Paper No. 127-2
Presentation Time: 10:15 AM
METHANOGENIC CRUDE OIL BIODEGRADATION IN FOSSIL ENERGY RESERVOIRS: IMPROVED UNDERSTANDING THROUGH MICROBIAL, METABOLIC, AND METAGENOMICS ANALYSES (Invited Presentation)
Deep subsurface crude oil reservoirs harbour diverse microbial communities that can both positively and negatively affect energy recovery operations. For example, the methanogenic consortia inhabiting reservoirs have likely biotransformed light oil to heavy oil over geological time, a detrimental process that devalues crude oil. At the same time, such consortia can also biodegrade crude oil to methane in real time, a potential ‘green’ strategy for improving the sustainability of fossil fuel extraction with lower environmental and health impacts. To this end, we have aimed to better understand the reservoir conditions under which anaerobic crude oil biotransformation occurs, the metabolic pathways involved, and the microorganisms facilitating these processes. Using produced water fluids from a low temperature, low salinity, heavy oil reservoir, we established long term methanogenic incubations and sampled over time to monitor for changes in microbial community composition and known metabolites and genes indicative of anaerobic biodegradation.

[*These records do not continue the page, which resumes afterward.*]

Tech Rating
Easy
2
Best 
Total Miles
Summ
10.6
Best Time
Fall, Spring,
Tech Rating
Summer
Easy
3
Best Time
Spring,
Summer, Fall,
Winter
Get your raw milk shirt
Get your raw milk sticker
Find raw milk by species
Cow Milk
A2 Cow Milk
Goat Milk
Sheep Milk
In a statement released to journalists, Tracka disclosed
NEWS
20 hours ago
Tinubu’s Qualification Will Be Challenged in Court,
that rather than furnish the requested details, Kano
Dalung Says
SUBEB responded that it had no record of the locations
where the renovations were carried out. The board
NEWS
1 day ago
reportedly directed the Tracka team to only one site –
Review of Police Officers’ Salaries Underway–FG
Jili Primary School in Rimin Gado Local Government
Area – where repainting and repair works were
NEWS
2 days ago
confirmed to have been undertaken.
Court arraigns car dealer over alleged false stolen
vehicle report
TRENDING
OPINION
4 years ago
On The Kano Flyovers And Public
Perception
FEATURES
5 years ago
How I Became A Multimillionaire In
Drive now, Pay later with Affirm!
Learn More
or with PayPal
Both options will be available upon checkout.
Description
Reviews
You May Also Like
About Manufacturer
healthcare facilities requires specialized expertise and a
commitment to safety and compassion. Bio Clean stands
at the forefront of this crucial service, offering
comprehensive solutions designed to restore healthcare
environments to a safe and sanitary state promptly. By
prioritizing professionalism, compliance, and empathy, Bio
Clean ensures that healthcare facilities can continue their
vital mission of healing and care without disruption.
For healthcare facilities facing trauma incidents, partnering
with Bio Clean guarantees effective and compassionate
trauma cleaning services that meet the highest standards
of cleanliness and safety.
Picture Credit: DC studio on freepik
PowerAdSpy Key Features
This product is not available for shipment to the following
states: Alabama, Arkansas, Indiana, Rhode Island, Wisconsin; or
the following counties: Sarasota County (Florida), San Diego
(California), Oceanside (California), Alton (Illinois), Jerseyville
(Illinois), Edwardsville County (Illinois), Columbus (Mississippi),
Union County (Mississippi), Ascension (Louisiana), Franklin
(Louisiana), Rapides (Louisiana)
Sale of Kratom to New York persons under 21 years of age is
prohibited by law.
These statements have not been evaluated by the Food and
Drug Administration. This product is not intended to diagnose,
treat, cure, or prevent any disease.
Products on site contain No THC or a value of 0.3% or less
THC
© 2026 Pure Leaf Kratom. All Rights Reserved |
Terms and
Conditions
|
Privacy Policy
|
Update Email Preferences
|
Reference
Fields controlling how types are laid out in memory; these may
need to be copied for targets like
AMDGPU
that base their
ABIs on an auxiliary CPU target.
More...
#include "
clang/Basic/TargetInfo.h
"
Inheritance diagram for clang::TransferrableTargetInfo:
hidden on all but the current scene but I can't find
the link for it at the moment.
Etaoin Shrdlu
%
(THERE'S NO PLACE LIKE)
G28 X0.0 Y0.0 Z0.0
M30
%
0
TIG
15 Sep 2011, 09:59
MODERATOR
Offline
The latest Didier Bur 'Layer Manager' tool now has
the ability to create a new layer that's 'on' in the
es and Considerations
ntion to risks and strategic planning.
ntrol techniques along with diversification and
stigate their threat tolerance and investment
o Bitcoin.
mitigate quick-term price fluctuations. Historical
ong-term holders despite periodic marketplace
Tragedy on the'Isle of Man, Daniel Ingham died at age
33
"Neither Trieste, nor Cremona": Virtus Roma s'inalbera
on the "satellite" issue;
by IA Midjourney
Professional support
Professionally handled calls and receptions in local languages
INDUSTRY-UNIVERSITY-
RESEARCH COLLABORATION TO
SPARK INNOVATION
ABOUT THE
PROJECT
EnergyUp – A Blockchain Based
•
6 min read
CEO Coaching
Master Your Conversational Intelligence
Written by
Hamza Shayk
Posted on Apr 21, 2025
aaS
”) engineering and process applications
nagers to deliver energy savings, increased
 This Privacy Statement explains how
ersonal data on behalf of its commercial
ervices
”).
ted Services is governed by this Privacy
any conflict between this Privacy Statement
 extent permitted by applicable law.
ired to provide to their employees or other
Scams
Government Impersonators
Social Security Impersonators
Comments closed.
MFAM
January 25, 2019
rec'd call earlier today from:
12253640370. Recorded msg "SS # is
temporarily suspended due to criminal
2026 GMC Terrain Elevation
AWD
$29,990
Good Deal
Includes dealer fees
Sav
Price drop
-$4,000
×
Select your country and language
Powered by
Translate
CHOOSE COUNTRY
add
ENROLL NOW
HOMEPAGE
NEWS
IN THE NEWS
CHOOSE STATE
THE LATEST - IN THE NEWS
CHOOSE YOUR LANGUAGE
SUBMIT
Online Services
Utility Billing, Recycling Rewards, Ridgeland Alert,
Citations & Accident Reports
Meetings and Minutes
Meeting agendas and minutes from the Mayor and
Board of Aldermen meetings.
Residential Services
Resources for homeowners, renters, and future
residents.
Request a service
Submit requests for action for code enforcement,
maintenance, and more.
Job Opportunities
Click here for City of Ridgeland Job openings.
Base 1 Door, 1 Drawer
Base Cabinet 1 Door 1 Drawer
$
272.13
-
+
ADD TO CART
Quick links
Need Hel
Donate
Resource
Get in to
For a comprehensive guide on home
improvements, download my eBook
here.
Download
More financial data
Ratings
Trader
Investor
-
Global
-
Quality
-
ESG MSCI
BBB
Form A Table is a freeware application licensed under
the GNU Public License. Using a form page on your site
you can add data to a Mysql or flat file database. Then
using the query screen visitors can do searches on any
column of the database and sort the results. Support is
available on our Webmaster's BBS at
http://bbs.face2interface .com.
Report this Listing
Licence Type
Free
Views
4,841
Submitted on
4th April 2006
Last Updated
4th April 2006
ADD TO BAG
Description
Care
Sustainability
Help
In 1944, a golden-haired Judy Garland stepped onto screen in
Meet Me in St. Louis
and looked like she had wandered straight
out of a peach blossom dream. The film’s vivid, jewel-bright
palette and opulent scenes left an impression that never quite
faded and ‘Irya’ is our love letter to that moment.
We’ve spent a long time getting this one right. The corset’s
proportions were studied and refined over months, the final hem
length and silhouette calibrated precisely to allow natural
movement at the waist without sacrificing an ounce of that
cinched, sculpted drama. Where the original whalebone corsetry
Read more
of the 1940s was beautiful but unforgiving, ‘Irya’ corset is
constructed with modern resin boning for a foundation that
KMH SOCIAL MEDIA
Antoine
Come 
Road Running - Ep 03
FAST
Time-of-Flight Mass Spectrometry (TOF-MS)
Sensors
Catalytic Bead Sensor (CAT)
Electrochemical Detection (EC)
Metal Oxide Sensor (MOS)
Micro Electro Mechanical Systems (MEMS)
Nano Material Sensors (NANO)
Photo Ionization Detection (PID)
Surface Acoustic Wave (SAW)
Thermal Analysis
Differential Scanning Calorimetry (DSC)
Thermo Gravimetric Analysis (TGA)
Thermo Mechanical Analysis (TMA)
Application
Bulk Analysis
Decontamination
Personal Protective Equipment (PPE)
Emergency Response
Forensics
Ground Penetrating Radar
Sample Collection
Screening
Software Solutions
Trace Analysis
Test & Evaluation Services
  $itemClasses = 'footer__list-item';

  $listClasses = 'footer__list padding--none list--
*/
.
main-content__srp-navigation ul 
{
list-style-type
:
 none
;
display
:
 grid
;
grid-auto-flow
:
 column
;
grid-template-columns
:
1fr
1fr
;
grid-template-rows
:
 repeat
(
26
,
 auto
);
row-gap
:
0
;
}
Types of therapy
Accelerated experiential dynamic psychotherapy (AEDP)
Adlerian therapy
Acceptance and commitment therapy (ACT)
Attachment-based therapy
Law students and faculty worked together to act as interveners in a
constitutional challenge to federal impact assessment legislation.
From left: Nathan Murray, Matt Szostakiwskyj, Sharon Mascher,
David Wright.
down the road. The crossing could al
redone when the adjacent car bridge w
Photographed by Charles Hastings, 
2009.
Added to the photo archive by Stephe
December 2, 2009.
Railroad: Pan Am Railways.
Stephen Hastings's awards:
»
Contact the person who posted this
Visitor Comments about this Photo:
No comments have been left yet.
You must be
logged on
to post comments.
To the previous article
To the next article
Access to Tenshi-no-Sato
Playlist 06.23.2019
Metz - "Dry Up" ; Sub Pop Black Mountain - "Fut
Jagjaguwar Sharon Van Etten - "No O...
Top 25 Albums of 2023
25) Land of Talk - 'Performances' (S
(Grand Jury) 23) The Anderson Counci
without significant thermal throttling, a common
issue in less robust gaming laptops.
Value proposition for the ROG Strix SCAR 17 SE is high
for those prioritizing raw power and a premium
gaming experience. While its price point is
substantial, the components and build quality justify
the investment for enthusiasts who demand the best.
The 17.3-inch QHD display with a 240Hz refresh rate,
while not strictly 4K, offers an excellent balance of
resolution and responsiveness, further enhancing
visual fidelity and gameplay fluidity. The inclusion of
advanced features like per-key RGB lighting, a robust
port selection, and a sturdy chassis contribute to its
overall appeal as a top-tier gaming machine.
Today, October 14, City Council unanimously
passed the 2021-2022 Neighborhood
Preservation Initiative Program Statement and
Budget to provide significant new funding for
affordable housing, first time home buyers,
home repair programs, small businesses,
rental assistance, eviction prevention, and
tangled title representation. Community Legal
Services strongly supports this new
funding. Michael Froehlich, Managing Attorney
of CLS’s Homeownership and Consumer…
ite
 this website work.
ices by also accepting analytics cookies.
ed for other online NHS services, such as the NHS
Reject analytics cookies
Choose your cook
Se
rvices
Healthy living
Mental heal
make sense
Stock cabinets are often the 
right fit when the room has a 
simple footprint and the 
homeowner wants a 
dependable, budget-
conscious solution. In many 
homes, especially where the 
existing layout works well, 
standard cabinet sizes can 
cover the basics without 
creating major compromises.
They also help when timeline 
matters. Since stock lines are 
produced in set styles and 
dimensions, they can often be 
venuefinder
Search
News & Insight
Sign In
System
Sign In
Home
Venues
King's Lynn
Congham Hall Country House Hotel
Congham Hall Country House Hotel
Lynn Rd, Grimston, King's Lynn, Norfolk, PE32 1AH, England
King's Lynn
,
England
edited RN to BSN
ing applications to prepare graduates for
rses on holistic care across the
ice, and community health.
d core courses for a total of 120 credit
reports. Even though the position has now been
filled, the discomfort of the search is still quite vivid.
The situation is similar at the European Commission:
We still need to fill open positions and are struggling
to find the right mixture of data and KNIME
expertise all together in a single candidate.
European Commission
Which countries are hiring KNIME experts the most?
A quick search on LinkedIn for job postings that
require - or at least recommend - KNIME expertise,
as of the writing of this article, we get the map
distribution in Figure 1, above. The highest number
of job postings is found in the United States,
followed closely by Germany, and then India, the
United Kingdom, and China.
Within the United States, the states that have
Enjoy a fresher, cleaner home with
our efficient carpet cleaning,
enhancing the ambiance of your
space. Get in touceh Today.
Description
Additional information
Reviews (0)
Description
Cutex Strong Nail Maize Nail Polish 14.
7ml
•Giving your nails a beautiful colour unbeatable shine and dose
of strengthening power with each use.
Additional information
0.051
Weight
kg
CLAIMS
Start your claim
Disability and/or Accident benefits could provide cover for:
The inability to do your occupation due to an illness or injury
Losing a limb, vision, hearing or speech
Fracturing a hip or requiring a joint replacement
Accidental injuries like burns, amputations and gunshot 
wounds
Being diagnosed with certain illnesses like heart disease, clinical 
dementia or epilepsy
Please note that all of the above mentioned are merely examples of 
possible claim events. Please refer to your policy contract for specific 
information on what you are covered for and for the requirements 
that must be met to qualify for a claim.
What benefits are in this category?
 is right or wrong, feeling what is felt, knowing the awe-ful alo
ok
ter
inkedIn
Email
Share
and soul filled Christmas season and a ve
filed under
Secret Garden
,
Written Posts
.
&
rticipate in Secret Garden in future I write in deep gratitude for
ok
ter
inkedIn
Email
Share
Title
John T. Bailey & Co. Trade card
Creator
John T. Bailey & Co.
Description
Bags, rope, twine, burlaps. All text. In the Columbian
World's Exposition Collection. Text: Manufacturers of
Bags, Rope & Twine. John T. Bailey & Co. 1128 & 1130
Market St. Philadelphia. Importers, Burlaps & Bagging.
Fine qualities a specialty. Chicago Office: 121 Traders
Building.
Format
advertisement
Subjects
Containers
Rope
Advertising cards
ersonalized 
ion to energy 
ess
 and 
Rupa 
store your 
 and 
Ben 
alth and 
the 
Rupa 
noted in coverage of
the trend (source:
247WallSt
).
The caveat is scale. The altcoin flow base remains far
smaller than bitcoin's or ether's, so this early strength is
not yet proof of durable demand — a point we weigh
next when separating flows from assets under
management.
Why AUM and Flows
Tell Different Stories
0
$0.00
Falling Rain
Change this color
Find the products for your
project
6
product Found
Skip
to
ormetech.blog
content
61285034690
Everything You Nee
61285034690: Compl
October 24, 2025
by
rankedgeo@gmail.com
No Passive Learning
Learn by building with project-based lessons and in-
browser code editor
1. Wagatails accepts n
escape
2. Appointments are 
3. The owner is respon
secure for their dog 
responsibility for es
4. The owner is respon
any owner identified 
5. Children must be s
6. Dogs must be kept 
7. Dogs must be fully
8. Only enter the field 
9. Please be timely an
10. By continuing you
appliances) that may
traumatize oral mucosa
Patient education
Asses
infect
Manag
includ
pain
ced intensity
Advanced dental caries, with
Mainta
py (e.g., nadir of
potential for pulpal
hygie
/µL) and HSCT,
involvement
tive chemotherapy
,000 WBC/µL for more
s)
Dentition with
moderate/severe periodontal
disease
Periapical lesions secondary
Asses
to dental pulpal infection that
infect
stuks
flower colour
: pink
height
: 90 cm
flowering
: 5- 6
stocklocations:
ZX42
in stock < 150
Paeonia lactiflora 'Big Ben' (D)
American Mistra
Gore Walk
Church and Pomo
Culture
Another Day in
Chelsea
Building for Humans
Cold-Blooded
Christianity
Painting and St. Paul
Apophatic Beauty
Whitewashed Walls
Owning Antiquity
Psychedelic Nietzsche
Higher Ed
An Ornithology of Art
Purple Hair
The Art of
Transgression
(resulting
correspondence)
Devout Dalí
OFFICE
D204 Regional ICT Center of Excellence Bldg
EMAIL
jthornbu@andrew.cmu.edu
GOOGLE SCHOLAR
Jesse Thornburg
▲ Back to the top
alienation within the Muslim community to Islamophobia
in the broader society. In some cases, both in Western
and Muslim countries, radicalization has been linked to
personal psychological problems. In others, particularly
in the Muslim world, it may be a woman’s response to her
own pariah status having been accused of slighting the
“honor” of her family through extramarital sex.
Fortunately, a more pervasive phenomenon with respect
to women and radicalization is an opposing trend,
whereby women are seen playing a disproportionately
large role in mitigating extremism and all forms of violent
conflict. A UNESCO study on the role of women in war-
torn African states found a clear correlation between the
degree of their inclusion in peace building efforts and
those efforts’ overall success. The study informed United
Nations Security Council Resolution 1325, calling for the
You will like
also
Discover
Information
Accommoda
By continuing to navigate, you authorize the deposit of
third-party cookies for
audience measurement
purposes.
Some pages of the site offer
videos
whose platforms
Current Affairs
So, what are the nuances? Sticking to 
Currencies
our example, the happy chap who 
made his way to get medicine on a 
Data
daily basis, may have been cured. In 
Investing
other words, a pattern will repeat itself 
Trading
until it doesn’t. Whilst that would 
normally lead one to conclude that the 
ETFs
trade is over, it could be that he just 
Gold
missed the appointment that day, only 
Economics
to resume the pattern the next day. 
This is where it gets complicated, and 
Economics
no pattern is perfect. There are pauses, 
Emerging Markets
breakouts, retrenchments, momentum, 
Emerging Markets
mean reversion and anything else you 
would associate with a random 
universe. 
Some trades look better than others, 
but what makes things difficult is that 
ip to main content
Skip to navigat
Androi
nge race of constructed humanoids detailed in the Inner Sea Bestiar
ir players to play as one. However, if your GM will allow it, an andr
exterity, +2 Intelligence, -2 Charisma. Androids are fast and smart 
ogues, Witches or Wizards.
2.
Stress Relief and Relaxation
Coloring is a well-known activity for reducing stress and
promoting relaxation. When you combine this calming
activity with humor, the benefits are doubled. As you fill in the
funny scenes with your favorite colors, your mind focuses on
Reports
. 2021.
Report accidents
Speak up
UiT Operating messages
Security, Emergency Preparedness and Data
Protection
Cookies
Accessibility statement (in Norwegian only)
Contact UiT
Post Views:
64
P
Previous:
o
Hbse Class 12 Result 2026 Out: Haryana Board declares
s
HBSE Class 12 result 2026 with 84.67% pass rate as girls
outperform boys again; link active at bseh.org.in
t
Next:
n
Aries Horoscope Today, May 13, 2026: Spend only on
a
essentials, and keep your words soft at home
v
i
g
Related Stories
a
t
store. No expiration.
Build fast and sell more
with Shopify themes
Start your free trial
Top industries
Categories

Over the course of 17 months, we observed the transient accumulation of fumarate addition metabolites and genes, along with fluctuations in the abundances of microbial community members. Progressive enrichment of select organisms including Desulfotomaculum, methanogenic archaea, and candidate phyla such as Atribacteria suggested their involvement in hydrocarbon biodegradation. This has recently been supported through metagenomics sequencing efforts. Draft genomes of Desulfotomaculum and Atribacteria were found to contain several fumarate addition genes, as well as downstream hydrocarbon metabolic pathways and genes predicted to facilitate syntrophic interactions. Draft genomes of other organisms have also been curated and are currently under investigation. Other enrichments established using saline, produced water from hot crude oil reservoirs are also revealing evidence of crude oil methanogenesis under these more extreme conditions. Ongoing characterization of these enrichments will help to determine whether similar microbial interactions and metabolic pathways occur under diverse environmental pressures.